======== Data provided ========

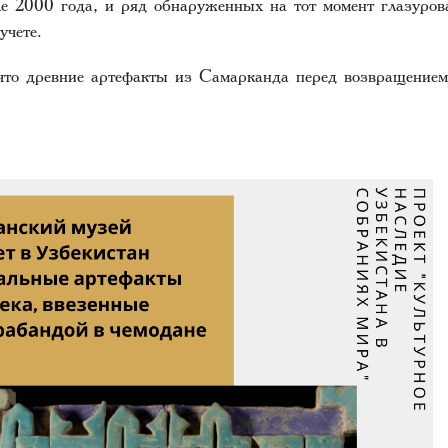
ле 2000 года, и ряд обнаруженных на тот момент глазуров
учете.
что древние артефакты из Самарканда перед возвращением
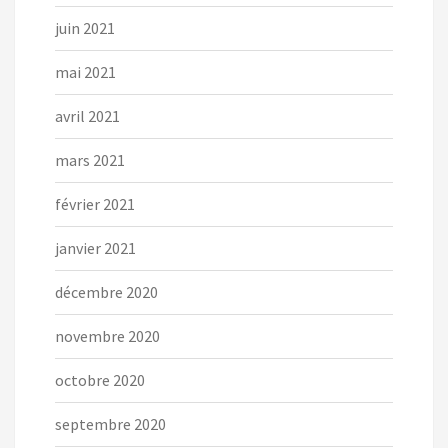
juin 2021
mai 2021
avril 2021
mars 2021
février 2021
janvier 2021
décembre 2020
novembre 2020
octobre 2020
septembre 2020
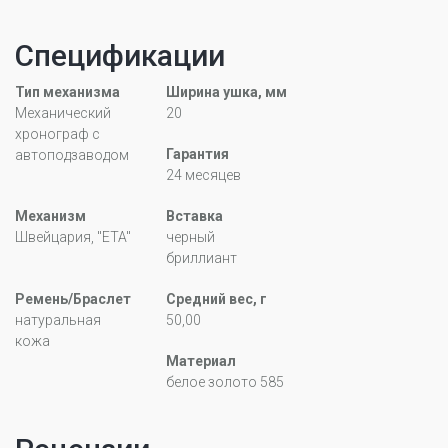
Спецификации
Тип механизма
Ширина ушка, мм
Механический
20
хронограф с
Гарантия
автоподзаводом
24 месяцев
Механизм
Вставка
Швейцария, "ETA"
черный
бриллиант
Ремень/Браслет
Средний вес, г
натуральная
50,00
кожа
Материал
белое золото 585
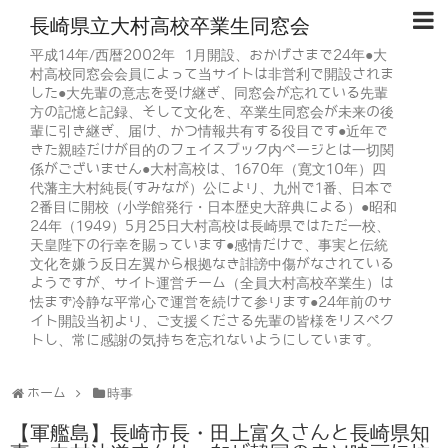
長崎県立大村高校卒業生同窓会
平成14年/西暦2002年 1月開設、おかげさまで24年●大
村高校同窓会会員によって当サイトは非営利で開設されま
した●大先輩の意志を受け継ぎ、同窓会が忘れている先輩
方の記憶と記録、そして文化を、卒業生同窓会が未来の後
輩に引き継ぎ、届け、かつ情報共有する役目です●近年で
きた親睦だけが目的のフェイスブック内ページとは一切関
係がございません●大村高校は、1670年（寛文10年）四
代藩主大村純長(すみなが）公により、九州で1番、日本で
2番目に開校（小学館発行・日本歴史大辞典による）●昭和
24年（1949）5月25日大村高校は長崎県ではただ一校、
天皇陛下の行幸を賜っています●感情だけで、事実と伝統
文化を嫌う反日左翼から根拠なき誹謗中傷がなされている
ようですが、サイト運営チーム（全員大村高校卒業生）は
怯まず冷静な平常心で運営を続けて参ります●24年前のサ
イト開設当初より、ご支援くださる先輩の皆様をリスペク
トし、常に感謝の気持ちを忘れないようにしています。
ホーム
時事
【軍艦島】長崎市長・田上富久さんと長崎県知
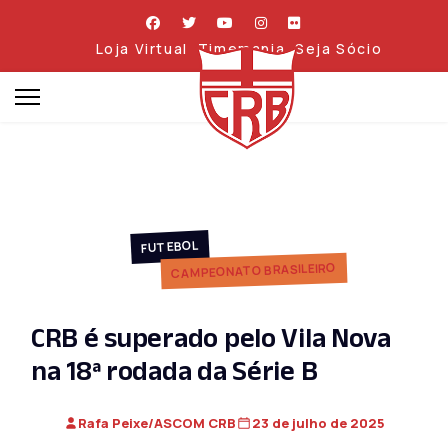
Loja Virtual
Timemania
Seja Sócio
FUTEBOL
CAMPEONATO BRASILEIRO
CRB é superado pelo Vila Nova
na 18ª rodada da Série B
Rafa Peixe/ASCOM CRB
23 de julho de 2025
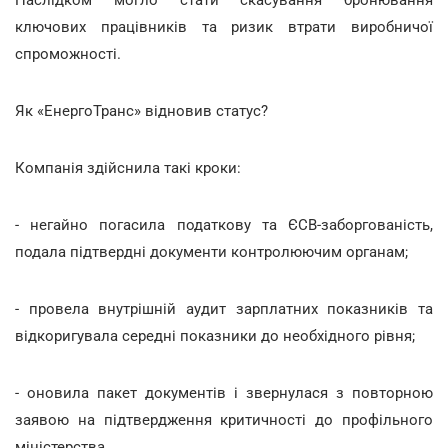
Наслідком могло стати скасування бронювання
ключових працівників та ризик втрати виробничої
спроможності.
Як «ЕнергоТранс» відновив статус?
Компанія здійснила такі кроки:
- негайно погасила податкову та ЄСВ-заборгованість,
подала підтвердні документи контролюючим органам;
- провела внутрішній аудит зарплатних показників та
відкоригувала середні показники до необхідного рівня;
- оновила пакет документів і звернулася з повторною
заявою на підтвердження критичності до профільного
міністерства.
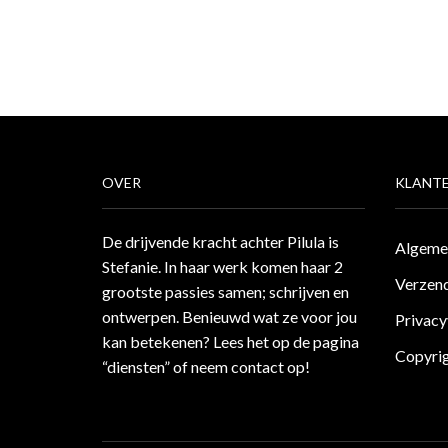
OVER
KLANTE
De drijvende kracht achter Pilula is
Algeme
Stefanie. In haar werk komen haar 2
Verzend
grootste passies samen; schrijven en
ontwerpen. Benieuwd wat ze voor jou
Privacy
kan betekenen? Lees het op de pagina
Copyri
“diensten”
of neem
contact
op!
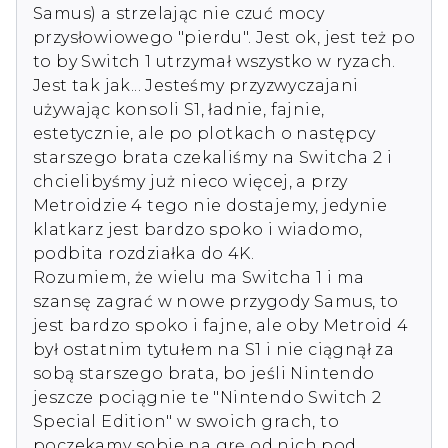
Samus) a strzelając nie czuć mocy 
przysłowiowego "pierdu". Jest ok, jest też po 
to by Switch 1 utrzymał wszystko w ryzach. 
Jest tak jak... Jesteśmy przyzwyczajani  
używając konsoli S1, ładnie, fajnie,  
estetycznie, ale po plotkach o następcy 
starszego brata czekaliśmy na Switcha 2 i 
chcielibyśmy już nieco więcej, a przy 
Metroidzie 4 tego nie dostajemy, jedynie 
klatkarz jest bardzo spoko i wiadomo, 
podbita rozdziałka do 4K. 

Rozumiem, że wielu ma Switcha 1 i ma 
szansę zagrać w nowe przygody Samus, to 
jest bardzo spoko i fajne, ale oby Metroid 4 
był ostatnim tytułem na S1 i nie ciągnął za 
sobą starszego brata, bo jeśli Nintendo 
jeszcze pociągnie te "Nintendo Switch 2 
Special Edition" w swoich grach, to 
poczekamy sobie na grę od nich pod 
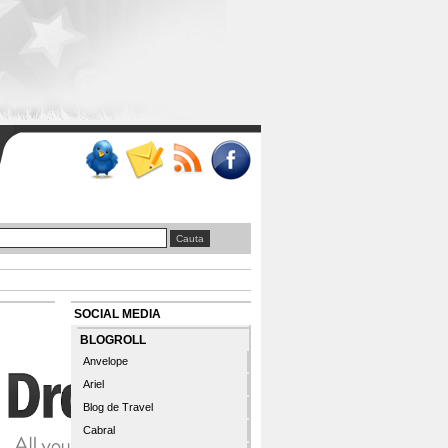
SOCIAL MEDIA
BLOGROLL
Anvelope
Ariel
Blog de Travel
Cabral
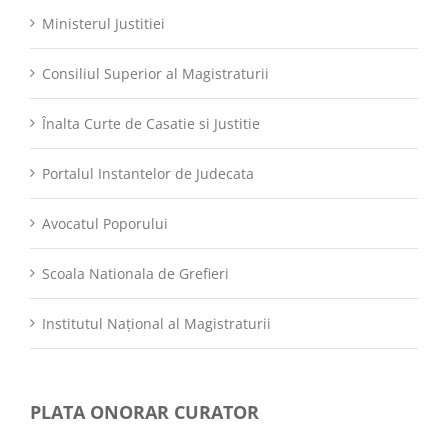
Ministerul Justitiei
Consiliul Superior al Magistraturii
Înalta Curte de Casatie si Justitie
Portalul Instantelor de Judecata
Avocatul Poporului
Scoala Nationala de Grefieri
Institutul Național al Magistraturii
PLATA ONORAR CURATOR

========

## Task
Your task is to return each line of the data above that contains the string "spoko".

## Written answer
klatkarz jest bardzo spoko i wiadomo, 
jest bardzo spoko i fajne, ale oby Metroid 4 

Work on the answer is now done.